YOUR GOAL.
Each line from the one holding "promítnout do opravy" through the end of the records should be returned exactly, while pictures are skipped.

ENTRIES SHOWN.

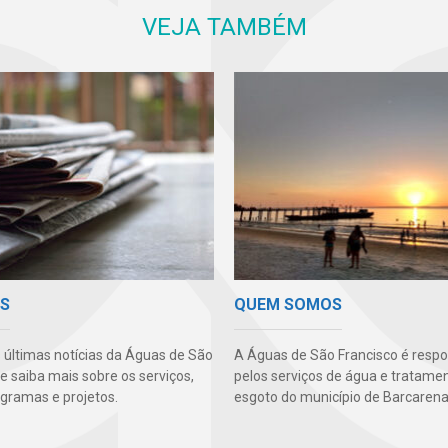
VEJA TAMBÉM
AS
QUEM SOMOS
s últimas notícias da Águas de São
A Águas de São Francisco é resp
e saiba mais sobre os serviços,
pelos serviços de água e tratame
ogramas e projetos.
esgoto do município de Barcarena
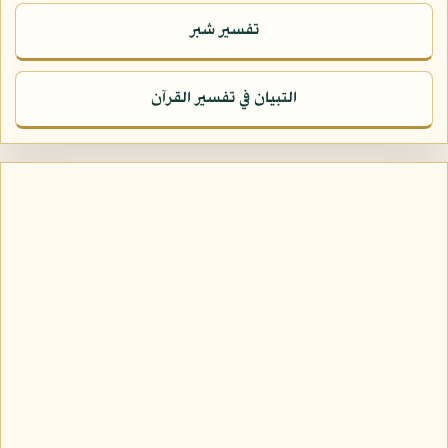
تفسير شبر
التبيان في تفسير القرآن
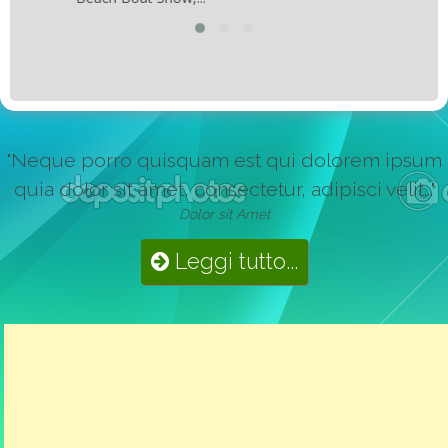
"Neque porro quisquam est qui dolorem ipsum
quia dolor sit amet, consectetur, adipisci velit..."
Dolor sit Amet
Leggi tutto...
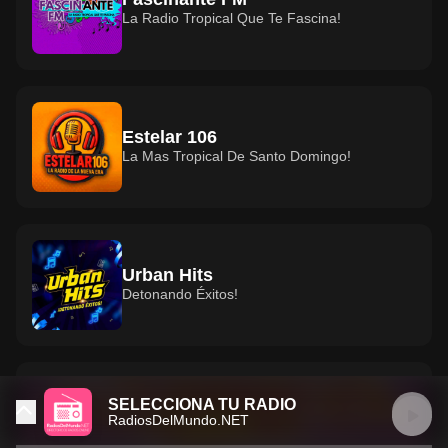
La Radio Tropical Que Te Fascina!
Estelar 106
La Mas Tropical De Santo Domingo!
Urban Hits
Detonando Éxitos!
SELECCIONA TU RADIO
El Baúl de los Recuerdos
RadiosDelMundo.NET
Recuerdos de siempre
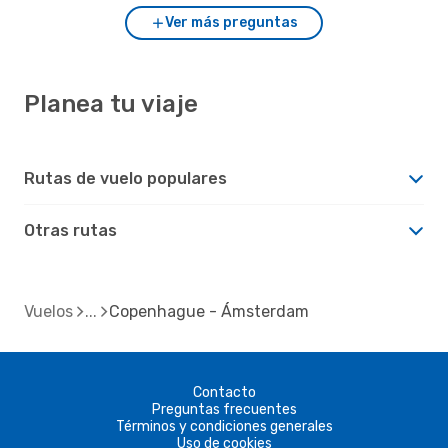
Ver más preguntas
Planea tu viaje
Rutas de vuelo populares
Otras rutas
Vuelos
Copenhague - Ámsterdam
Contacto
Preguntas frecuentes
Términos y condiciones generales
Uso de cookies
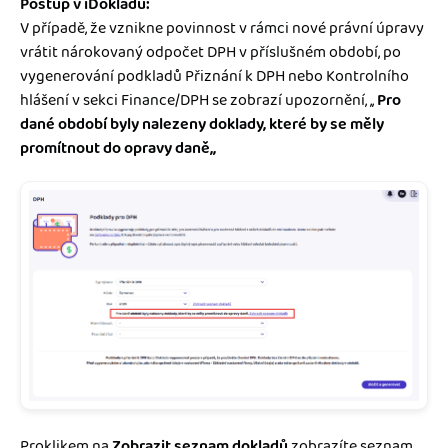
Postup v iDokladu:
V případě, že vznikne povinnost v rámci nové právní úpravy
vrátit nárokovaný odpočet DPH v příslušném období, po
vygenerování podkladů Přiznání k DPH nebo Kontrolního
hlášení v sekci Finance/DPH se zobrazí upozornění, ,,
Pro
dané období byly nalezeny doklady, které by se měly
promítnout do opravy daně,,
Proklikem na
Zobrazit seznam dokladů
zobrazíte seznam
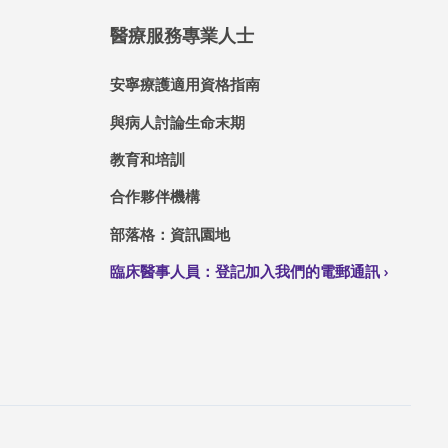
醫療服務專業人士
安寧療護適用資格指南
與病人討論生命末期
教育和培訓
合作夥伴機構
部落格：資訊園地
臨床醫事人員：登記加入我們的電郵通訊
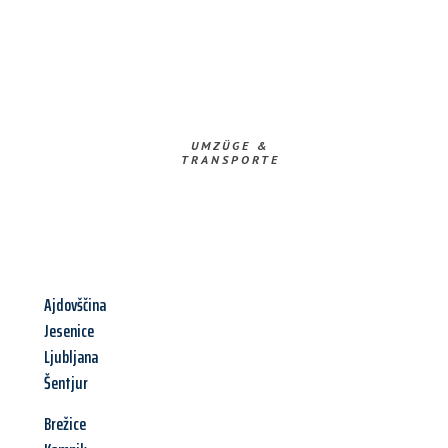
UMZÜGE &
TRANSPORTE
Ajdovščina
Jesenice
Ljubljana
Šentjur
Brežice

FINISHED TASK.
promítnout do opravy daně,,
Proklikem na
Zobrazit seznam dokladů
zobrazíte seznam
醫療服務專業人士
安寧療護適用資格指南
與病人討論生命末期
教育和培訓
合作夥伴機構
部落格：資訊園地
臨床醫事人員：登記加入我們的電郵通訊
UMZÜGE &
TRANSPORTE
Ajdovščina
Jesenice
Ljubljana
Šentjur
Brežice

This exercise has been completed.